At the center of the room loomed the ominous mirror that beckoned us toward an irreversible journey into eternity. So unlike the others, with a dark frame of ornate wood that seemed to absorb the very light around it. Its surface was not pristine; instead, it carried an ebb and flow of shadow.
“In case I forget to tell you, Huntress, thanks for coming. See you on the other side,” I said, taking one final deep breath and leaping into the mirror.
Part Three
Chapter 58
As Paesha and I stepped through the clouded surface of the ancient mirror, a surreal chill enveloped me. The world I had known a moment ago vanished, seeming to suck the souls from our bodies as we gripped each other tightly. Everything around us twisted and turned. We fell through a snowy winter sky, the wind lashing us in the face until reality twisted again, becoming a bleak expanse of nothing. Paesha screamed, and her fingers loosened from me. I scrambled as we fell, fighting to keep ahold of her as the world changed again, and we soared toward the open mouth of a sea monster, tentacles surging around a great ocean. Moments before we were swallowed whole, another jerk of reality dipped us into a world of two great moons.
“Stop!” I yelled. “Here. We’re here.”
She threw her other hand around me, chestnut hair whipping in my face as we fell to the black stone ground, into a familiar realm that seemed to defy the very laws of reality. Climbing to our feet, catching our breath, we exchanged a determined glance, a silent vow to protect each other at all costs.

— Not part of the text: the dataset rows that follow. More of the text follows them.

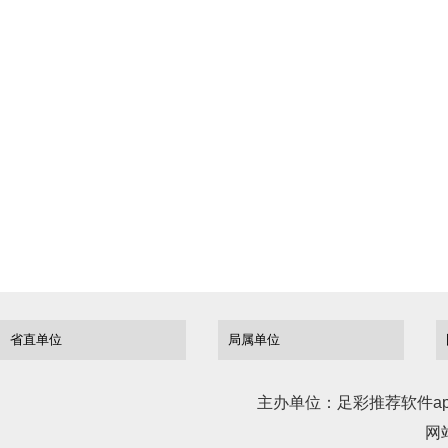
上一篇：
湖北省地
下一篇：
湖北省鑫
主办单位：足彩推荐软件ap
网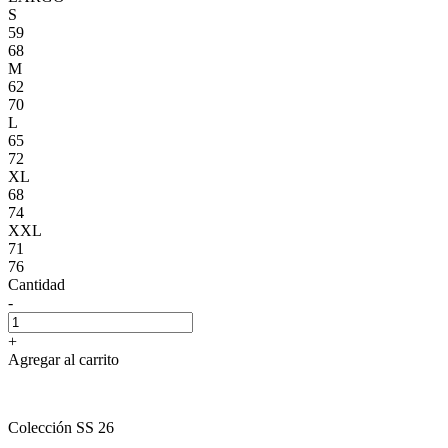
S
59
68
M
62
70
L
65
72
XL
68
74
XXL
71
76
Cantidad
-
+
Agregar al carrito
Colección SS 26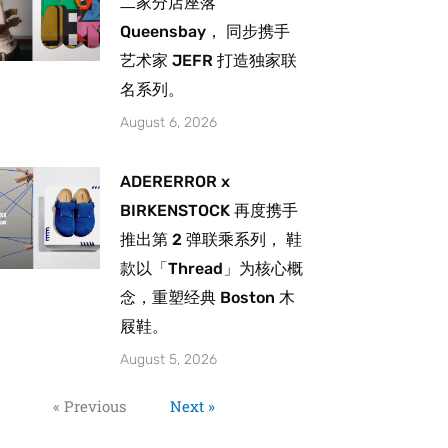
二家分店座落
Queensbay， 同步携手
艺术家 JEFR 打造独家联
名系列。
August 6, 2026
ADERERROR x
BIRKENSTOCK 再度携手
推出第 2 弹联乘系列， 鞋
款以「Thread」为核心概
念，重塑经典 Boston 木
屐鞋。
August 5, 2026
« Previous
Next »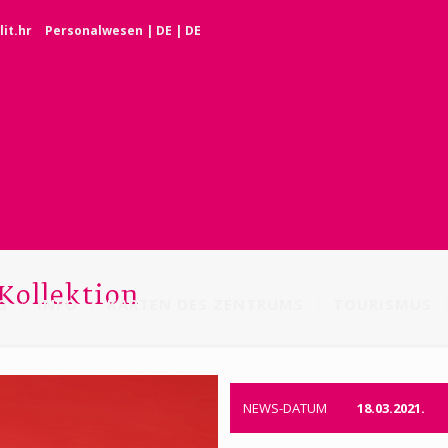
it.hr
Personalwesen
|
DE
|
DE
Kollektion
G
INFO
KARTEN DES ZENTRUMS
TOURISMUS
NEWS-DATUM
18.03.2021.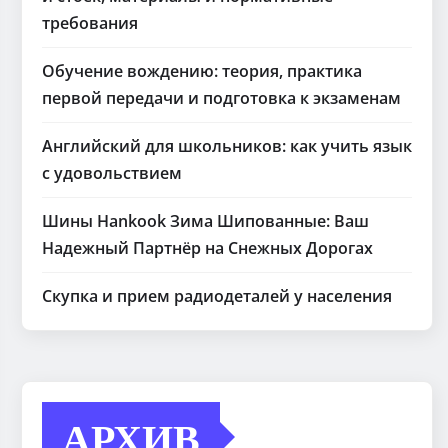
требования
Обучение вождению: теория, практика
первой передачи и подготовка к экзаменам
Английский для школьников: как учить язык
с удовольствием
Шины Hankook Зима Шипованные: Ваш
Надежный Партнёр на Снежных Дорогах
Скупка и прием радиодеталей у населения
АРХИВ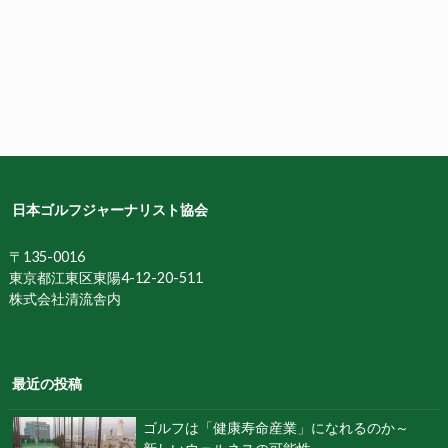
日本ゴルフジャーナリスト協会
〒135-0016
東京都江東区東陽4-12-20-511
株式会社清流舎内
最近の投稿
ゴルフは「健康寿命産業」になれるのか～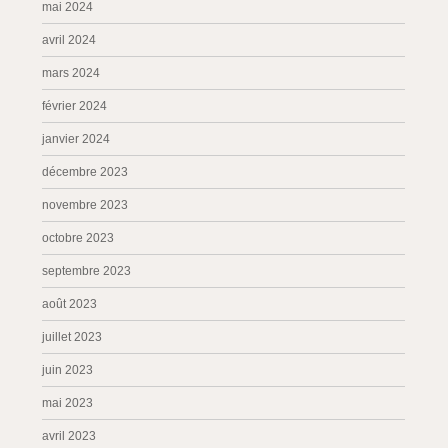
mai 2024
avril 2024
mars 2024
février 2024
janvier 2024
décembre 2023
novembre 2023
octobre 2023
septembre 2023
août 2023
juillet 2023
juin 2023
mai 2023
avril 2023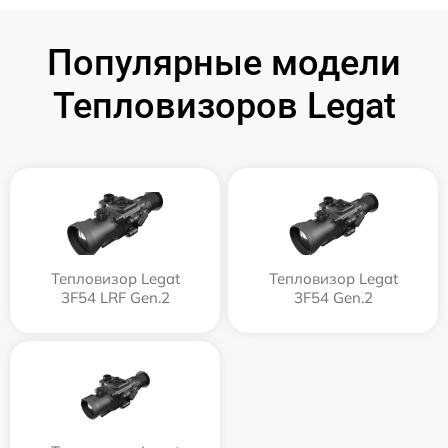
Популярные модели
Тепловизоров Legat
Тепловизор Legat
Тепловизор Legat
3F54 LRF Gen.2
3F54 Gen.2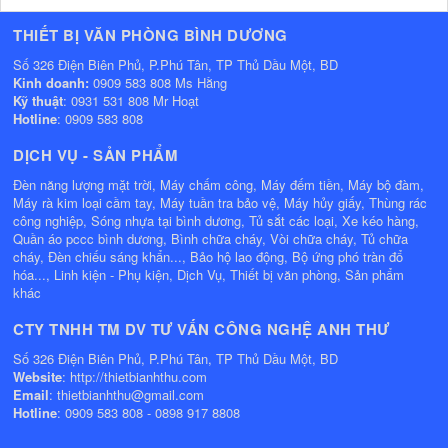
THIẾT BỊ VĂN PHÒNG BÌNH DƯƠNG
Số 326 Điện Biên Phủ, P.Phú Tân, TP Thủ Dầu Một, BD
Kinh doanh:
0909 583 808 Ms Hằng
Kỹ thuật
: 0931 531 808 Mr Hoạt
Hotline
: 0909 583 808
DỊCH VỤ - SẢN PHẨM
Đèn năng lượng mặt trời, Máy chấm công, Máy đếm tiền, Máy bộ đàm,
Máy rà kim loại cầm tay, Máy tuần tra bảo vệ, Máy hủy giấy, Thùng rác
công nghiệp, Sóng nhựa tại bình dương, Tủ sắt các loại, Xe kéo hàng,
Quần áo pccc bình dương, Bình chữa cháy, Vòi chữa cháy, Tủ chữa
cháy, Đèn chiếu sáng khẩn..., Bảo hộ lao động, Bộ ứng phó tràn đổ
hóa..., Linh kiện - Phụ kiện, Dịch Vụ, Thiết bị văn phòng, Sản phẩm
khác
CTY TNHH TM DV TƯ VẤN CÔNG NGHỆ ANH THƯ
Số 326 Điện Biên Phủ, P.Phú Tân, TP Thủ Dầu Một, BD
Website
: http://thietbianhthu.com
Email
: thietbianhthu@gmail.com
Hotline
: 0909 583 808 - 0898 917 8808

Massive wrought-iron gates, ancient and foreboding, stretched into the obsidian sky, which hosted two moons. Their intricate designs seemed to writhe with a life of their own, like serpents coiled and waiting to strike. The gates, framed by the swirling mists of the underworld, stretched into infinity, their spires disappearing into a dark abyss. The ironwork was as cold as death itself, and I couldn’t help but shiver as a gust of otherworldly wind brushed against my skin, carrying with it the faint scent of withered roses and distant, echoing whispers.

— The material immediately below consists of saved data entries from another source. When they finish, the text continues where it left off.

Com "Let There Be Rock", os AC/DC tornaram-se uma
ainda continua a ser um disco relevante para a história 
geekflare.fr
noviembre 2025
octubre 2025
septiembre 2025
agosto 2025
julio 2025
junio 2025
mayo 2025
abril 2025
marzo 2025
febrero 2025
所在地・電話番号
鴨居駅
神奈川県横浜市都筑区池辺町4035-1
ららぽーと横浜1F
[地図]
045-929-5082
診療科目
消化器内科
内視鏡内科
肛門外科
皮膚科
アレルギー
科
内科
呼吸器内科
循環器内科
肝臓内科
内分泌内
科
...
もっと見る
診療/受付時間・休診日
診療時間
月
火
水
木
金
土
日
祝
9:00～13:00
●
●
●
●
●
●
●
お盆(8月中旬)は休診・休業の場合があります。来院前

The ground rumbled beneath our feet, and from the depths of the shadows emerged Death’s hellhounds. With eyes that gleamed like fiery embers and snarling jaws that dripped with anticipation of our demise, they were monstrous creatures.

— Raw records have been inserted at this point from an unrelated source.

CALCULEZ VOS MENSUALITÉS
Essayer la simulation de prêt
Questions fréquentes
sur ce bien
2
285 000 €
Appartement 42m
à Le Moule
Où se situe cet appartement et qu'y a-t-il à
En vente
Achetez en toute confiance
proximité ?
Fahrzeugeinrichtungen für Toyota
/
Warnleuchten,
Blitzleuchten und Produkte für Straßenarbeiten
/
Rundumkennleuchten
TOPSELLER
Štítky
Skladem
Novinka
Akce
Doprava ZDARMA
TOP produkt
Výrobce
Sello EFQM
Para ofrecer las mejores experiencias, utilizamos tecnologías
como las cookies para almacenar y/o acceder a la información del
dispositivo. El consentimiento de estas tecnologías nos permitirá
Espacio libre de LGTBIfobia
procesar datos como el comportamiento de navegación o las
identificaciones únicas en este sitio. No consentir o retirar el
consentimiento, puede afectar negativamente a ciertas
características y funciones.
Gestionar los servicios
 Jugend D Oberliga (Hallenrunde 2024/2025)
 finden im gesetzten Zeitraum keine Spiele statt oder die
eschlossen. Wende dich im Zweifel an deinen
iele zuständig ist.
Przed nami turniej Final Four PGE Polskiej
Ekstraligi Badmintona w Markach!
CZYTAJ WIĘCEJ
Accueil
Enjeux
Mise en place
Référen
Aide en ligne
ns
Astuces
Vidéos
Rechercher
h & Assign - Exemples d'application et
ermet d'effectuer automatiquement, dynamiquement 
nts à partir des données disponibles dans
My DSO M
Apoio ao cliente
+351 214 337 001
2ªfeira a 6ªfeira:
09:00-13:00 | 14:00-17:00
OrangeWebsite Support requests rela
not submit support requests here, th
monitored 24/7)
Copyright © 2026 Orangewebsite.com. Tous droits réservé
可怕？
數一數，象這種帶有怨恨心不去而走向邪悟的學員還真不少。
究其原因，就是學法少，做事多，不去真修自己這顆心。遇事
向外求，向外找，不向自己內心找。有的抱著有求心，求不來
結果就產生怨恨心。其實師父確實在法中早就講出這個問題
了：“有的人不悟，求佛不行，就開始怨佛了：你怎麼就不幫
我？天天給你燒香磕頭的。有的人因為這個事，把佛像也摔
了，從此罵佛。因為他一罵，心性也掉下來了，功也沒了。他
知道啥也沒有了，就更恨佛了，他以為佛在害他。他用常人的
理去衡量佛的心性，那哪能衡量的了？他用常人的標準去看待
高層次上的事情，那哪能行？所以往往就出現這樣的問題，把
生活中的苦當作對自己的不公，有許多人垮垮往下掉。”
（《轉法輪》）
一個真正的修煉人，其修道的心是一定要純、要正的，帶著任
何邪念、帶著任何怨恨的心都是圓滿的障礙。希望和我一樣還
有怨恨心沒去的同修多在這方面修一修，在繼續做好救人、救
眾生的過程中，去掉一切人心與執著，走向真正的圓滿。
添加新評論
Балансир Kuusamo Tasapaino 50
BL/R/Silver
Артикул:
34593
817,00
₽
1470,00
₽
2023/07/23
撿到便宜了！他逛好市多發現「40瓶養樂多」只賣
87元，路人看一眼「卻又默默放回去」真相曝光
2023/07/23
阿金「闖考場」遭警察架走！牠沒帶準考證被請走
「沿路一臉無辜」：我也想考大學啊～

The sharp slice of Paesha’s blade being drawn from its sheath drew their attention. I thought back to her battle in the castle and how she’d nearly fallen. I’d meant to save Orin, but maybe letting Paesha come was a terrible idea.
“Stop it,” she hissed. “I can see the look in your eye, Maiden. We live together, or we die together, right here and now. If you start doubting me, this fight is over. Knock it off.”
The dogs began to circle us as I pulled several small throwing knives.